Robertson's First Amendment right to freely exercise his religion was not unconstitutionally impeded.

Robertson first argues that the district court erred when it concluded that the EDFC's policy prohibiting face-to-face visits between prisoners in segregation and religious leaders of their choosing did not violate his right to freely exercise his religion. This court reviews a district court's decision on a K.S.A. 2015 Supp. 60-1501 petition to determine whether the district court's factual findings are supported by substantial competent evidence and are sufficient to support the court's conclusions of law. The district court's conclusions of law are subject to de novo review. Rice v. State, 278 Kan. 309, 320, 95 P.3d 994 (2004).

When this case was before this court on appeal from a summary dismissal by the district court in 2015, this court instructed the district court to determine on remand "after hearing the testimony of witnesses, whether Robertson's ability to engage in the penitential communication he desires with his Rabbi is actually substantially burdened when it can only be done by video." Robertson, 2015 WL 326677, at *5. Additionally, the panel instructed that if the district court concluded that Robertson's religious practices were burdened by the EDFC's policy, it would be necessary for it to determine whether "the lessening of the experience is counterbalanced by the needs of prison personnel to maintain order, security, and discipline." 2015 WL 326677, at *5. This court concluded that remand was necessary because such findings could only be made "by the district court after it has had an opportunity to gauge Robertson's sincerity, hear evidence on the significance of face-to-face contact between Rabbi and penitent, and then balance any burden on Robertson's rights with evidence of the toll on prison administration." 2015 WL 326677, at *5. After the district court made these findings, it would be able to

3 "properly apply the four-factor test from Turner [v. Safley, 482 U.S. 78, 107 S. Ct. 2254, 96 L. Ed. 2d 64 (1987)]." 2015 WL 326677, at *5.
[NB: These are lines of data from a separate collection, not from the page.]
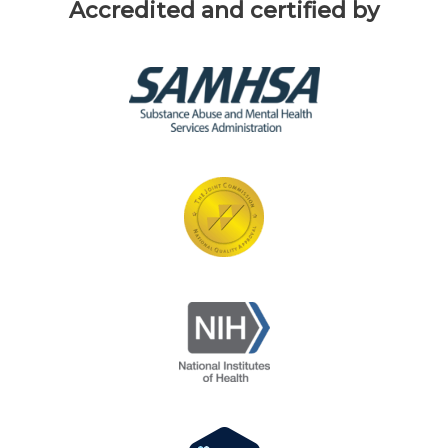
Accredited and certified by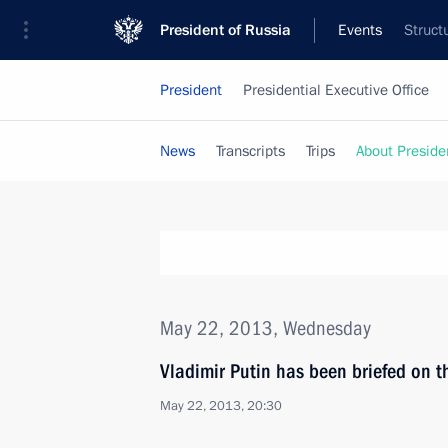
President of Russia
Events
Struct
President
Presidential Executive Office
News
Transcripts
Trips
About Preside
May 22, 2013, Wednesday
Vladimir Putin has been briefed on t
May 22, 2013, 20:30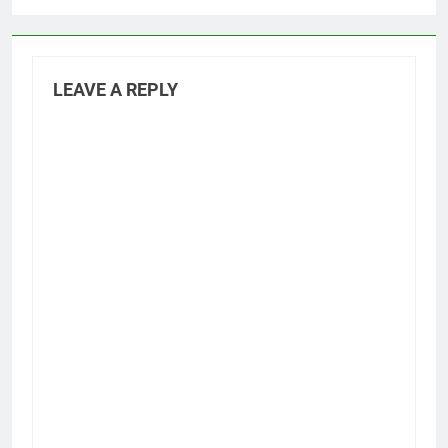
LEAVE A REPLY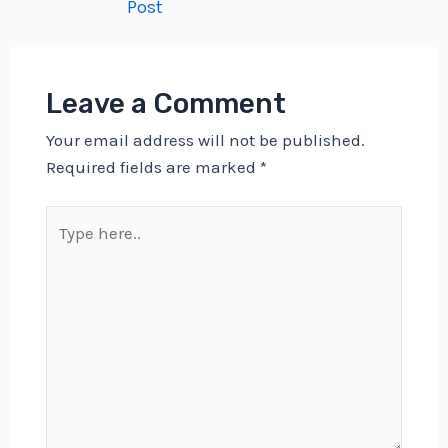
Post
navigation
Leave a Comment
Your email address will not be published.
Required fields are marked
*
Type
here..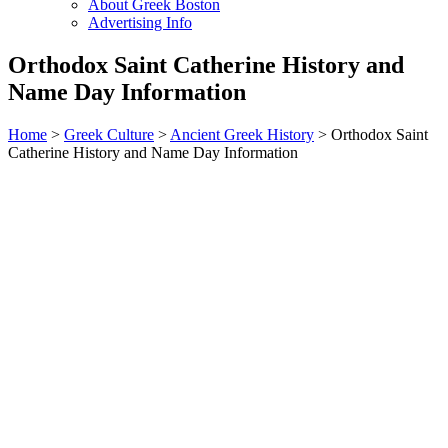
About Greek Boston
Advertising Info
Orthodox Saint Catherine History and
Name Day Information
Home
>
Greek Culture
>
Ancient Greek History
> Orthodox Saint
Catherine History and Name Day Information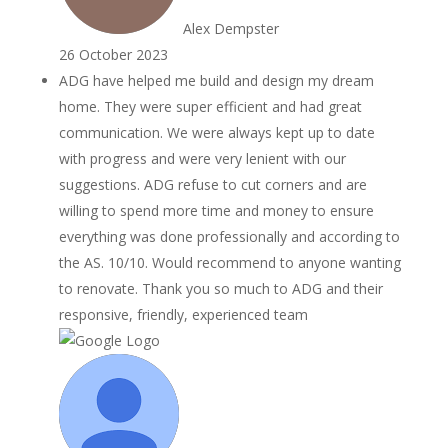
Alex Dempster
26 October 2023
ADG have helped me build and design my dream
home. They were super efficient and had great
communication. We were always kept up to date
with progress and were very lenient with our
suggestions. ADG refuse to cut corners and are
willing to spend more time and money to ensure
everything was done professionally and according to
the AS. 10/10. Would recommend to anyone wanting
to renovate. Thank you so much to ADG and their
responsive, friendly, experienced team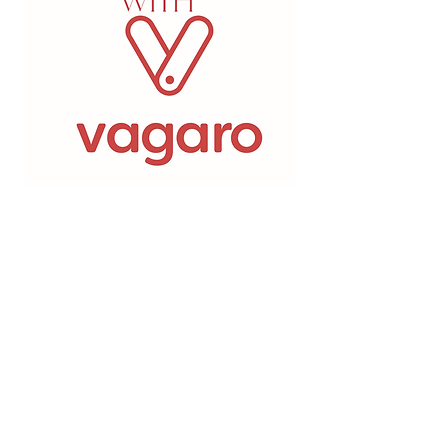
5-625 Fortune CrescentKingston,
Ontario
PHONE:
613-549-7546
FAX:
613-547-4182
admin@bespokeskinmd.com
Monday:
8:30 am- 5 pm -
closed from
12pm-1:15pm for lunch​
​Tuesday:
10am- 8 pm -
closed from
1pm-2:15pm for lunch
​​
Wednesday:
8:30 am- 5 pm -
closed
from 12pm-1:15pm for lunch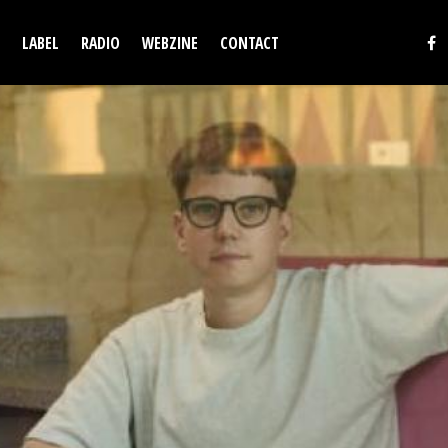
LABEL
RADIO
WEBZINE
CONTACT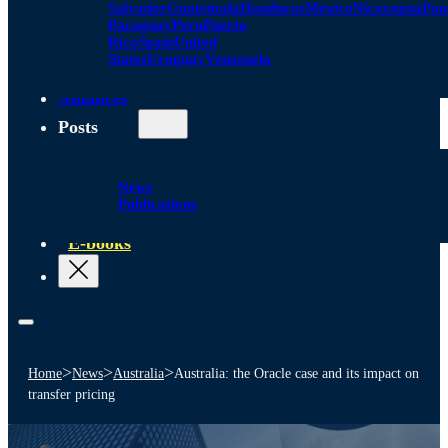
Salvador
Guatemala
Honduras
Mexico
Nicaragua
Pa
Paraguay
Peru
Puerto
Rico
Spain
United
States
Uruguay
Venezuela
Alliances
Posts
News
Publications
E-books
>
>
>
Home
News
Australia
Australia: the Oracle case and its impact on
transfer pricing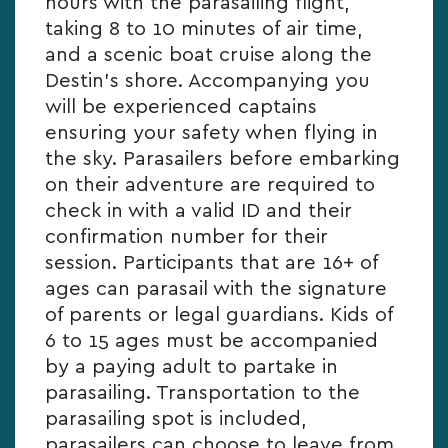
hours with the parasailing flight,
taking 8 to 10 minutes of air time,
and a scenic boat cruise along the
Destin’s shore. Accompanying you
will be experienced captains
ensuring your safety when flying in
the sky. Parasailers before embarking
on their adventure are required to
check in with a valid ID and their
confirmation number for their
session. Participants that are 16+ of
ages can parasail with the signature
of parents or legal guardians. Kids of
6 to 15 ages must be accompanied
by a paying adult to partake in
parasailing. Transportation to the
parasailing spot is included,
parasailers can choose to leave from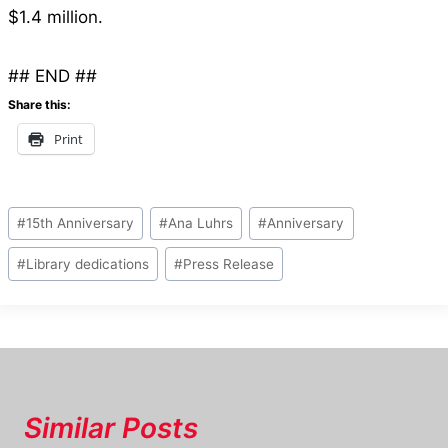
$1.4 million.
## END ##
Share this:
Print
Post
#
15th Anniversary
#
Ana Luhrs
#
Anniversary
Tags:
#
Library dedications
#
Press Release
Similar Posts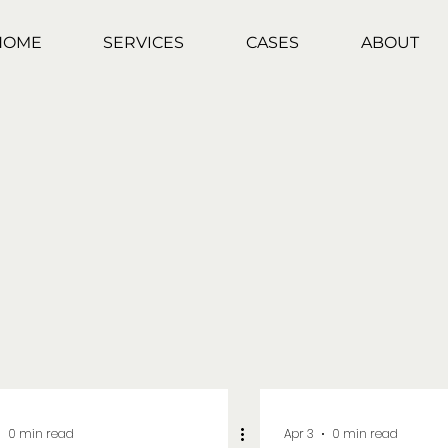
HOME
SERVICES
CASES
ABOUT
0 min read
Apr 3
0 min read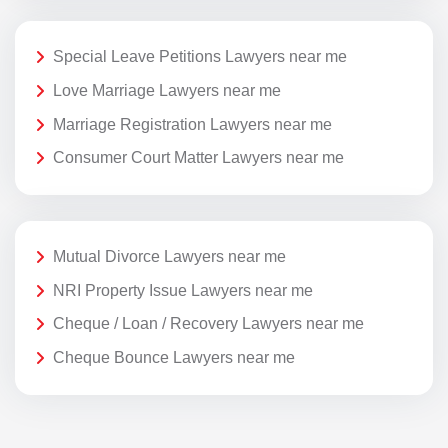
Special Leave Petitions Lawyers near me
Love Marriage Lawyers near me
Marriage Registration Lawyers near me
Consumer Court Matter Lawyers near me
Mutual Divorce Lawyers near me
NRI Property Issue Lawyers near me
Cheque / Loan / Recovery Lawyers near me
Cheque Bounce Lawyers near me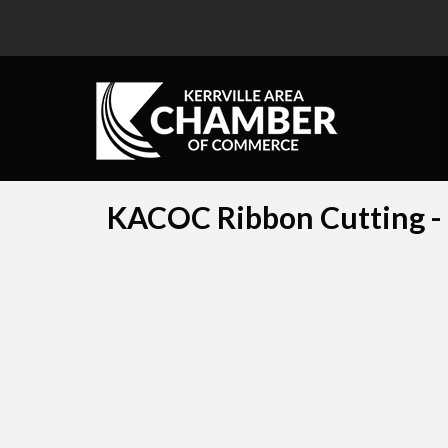
KACOC Ribbon Cutting -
In Turner, the United States Supreme Court outlined the test for courts to use when reviewing claims by prisoners that their constitutional rights had been violated by prison regulations. The Court said that any analysis must begin with a recognition of two competing concepts. 482 U.S. at 84. First, that prisoners retain their constitutional rights during incarceration. And, second, that great deference should be accorded to prison officials to formulate and implement prison policies. 482 U.S. at 84-85. Balancing these ideas, the Court held that "when a prison regulation impinges on inmates' constitutional rights, the regulation is valid if it is reasonably related to legitimate penological interests." 482 U.S. at 89.

The Court then outlined four factors courts should consider when attempting to determine if a regulation is reasonable. "First, there must be a 'valid, rational connection' between the prison regulation and the legitimate governmental interest put forward to justify it." 482 U.S. at 89. Additionally, this first factor requires consideration of whether the regulation is neutral—the regulation must be facially neutral and applied in a neutral manner to be valid. Second, courts must consider "whether there are alternative means of exercising the right that remain open to prison inmates." 482 U.S. at 90. As long as a regulation leaves open alternative means for an inmate to exercise a right, then courts should view the regulation with great deference to prison officials. Third, courts are to consider the "impact accommodation of the asserted constitutional right will have on guards and other inmates, and on the allocation of prison resources generally." 482 U.S. at 90. Again, at this stage great deference should be accorded "to the informed discretion of corrections officials." 482 U.S. at 90. Finally, "the absence of ready alternatives is evidence of the reasonableness of a prison regulation." 482 U.S. at 90. For a regulation to pass muster under this prong of the test, it is not necessary for prison officials to "set up and then shoot down every conceivable alternative method of accommodating the

4 claimant's constitutional complaint." 482 U.S. at 90-91.